Antonio Caldara
Antonio Caldara (* 1670 in Venedig; † 28. Dezember 1736 in Wien) war ein italienischer Cellist und Komponist. Er gehört zu den Komponisten des venezianischen Spätbarocks.[1]
Leben
Caldara erhielt seine musikalische Ausbildung vermutlich bei Giovanni Legrenzi in Venedig. Von 1700 bis 1707 war er als Kapellmeister in Mantua tätig. Im Jahr 1708 komponierte er für Kaiser Karl VI. den 2. Akt der Oper L’Atenaide. Von 1709 bis 1716 war Caldara in Rom angestellt.
Nach der Übersiedlung im Jahr 1716 nach Wien wurde Caldara unter Johann Joseph Fux erster Vizekapellmeister der Wiener Hofmusikkapelle am Kaiserhof. Er machte sich mit über 3400 komponierten Werken, vor allem im Bereich der Vokalmusik, darunter mehr als 80 Opern, 43 Oratorien, etwa 150 Messen, Serenaden, Kantaten und Sinfonien einen Namen. Seine Musik zeichnet sich durch großen Melodienreichtum aus.
Kaiser Karl VI. dirigierte damals einige Opern seines Vizekapellmeisters selbst. Die gut arrangierte Mischung von italienischen und deutsch-österreichischen Elementen brachte der Musik des Venezianers in Wien großen Erfolg.
Musik
Neben Johann Joseph Fux und Francesco Conti schuf Caldara für Kirchenfeste die „verbindliche musikalische Gestalt“ des spätbarocken Wiener „Imperialstils“, wobei die Prachtentfaltung in einer großen Bandbreite an Formen realisiert wurde: Kanonsätze ohne Instrumente, chorische Doppelfugen und virtuose Soloarien mit konzertierenden Instrumenten.[2] Neben kontrapunktischer Meisterschaft gehört gefällige Melodik, Wohlklang und Anpassungsfähigkeit an aufführungspraktische Anforderungen zum Profil von Caldaras kirchenmusikalischem Werk.[3]

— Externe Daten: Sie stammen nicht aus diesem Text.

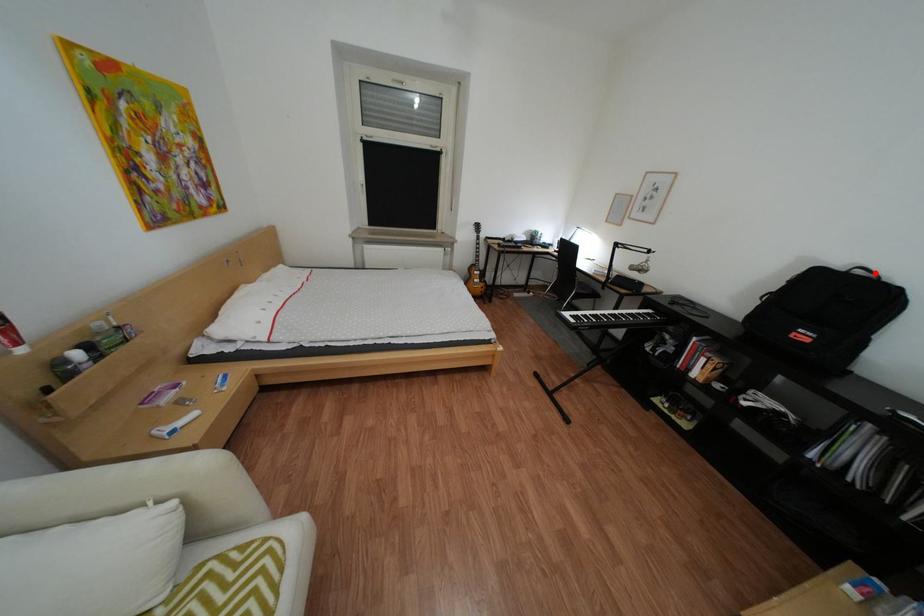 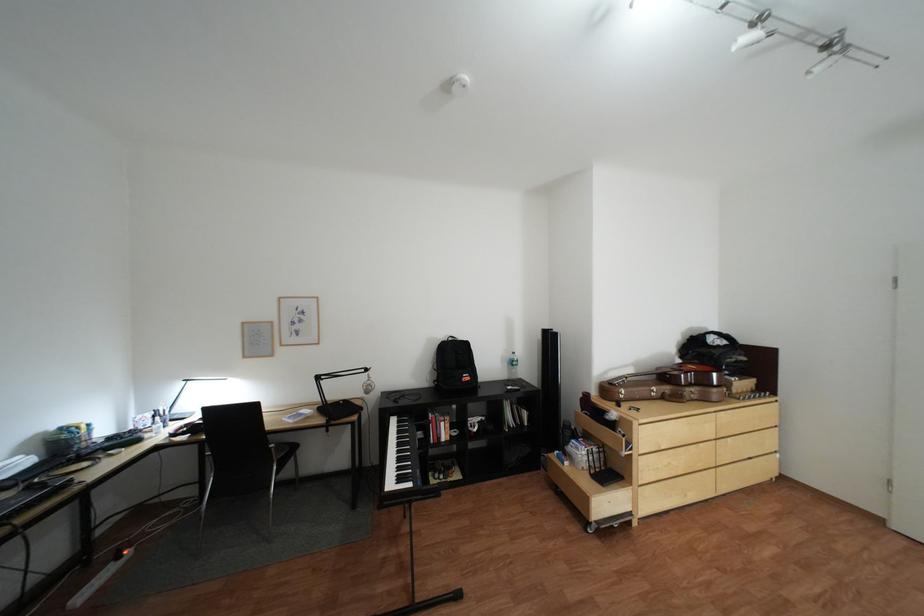 In the second image, find the point that corresponds to the highlighted location in the first image.

(466, 339) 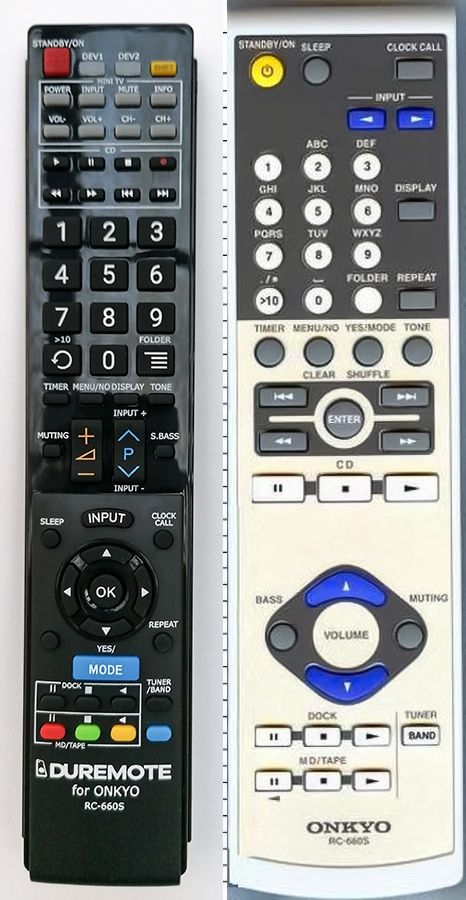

Beinahe die Hälfte seiner Oratorien schrieb Caldara, bevor er in Wien am kaiserlichen Hof Vizekapellmeister wurde.[4] Die italienischen Oratorien zeigen seinen „ausgeprägten Sinn für Dramatik“,[5] entsprechend der gesellschaftlichen Rolle der Oratorien wurden sie zum „Opernersatz“.[6] Das venezianische Formenrepertoire ist erkennbar mit Tanzarien und Schlummerszenen, in Mantua macht sich wegen der Vorlieben des Auftraggebers französischer Geschmack bemerkbar mit punktierten Rhythmen und geradtaktig-periodischen Arien, in Rom wandte sich Caldara zum frühgalanten Stil:[5] Metrisches Gleichgewicht und Quadratur in durchsichtig-homophonem Satz bringt „großräumige Dreiklangsthemen, die bisher als Eigentum der Neapolitaner galten“, die Instrumentation fungiert als Szenenkolorit.[7]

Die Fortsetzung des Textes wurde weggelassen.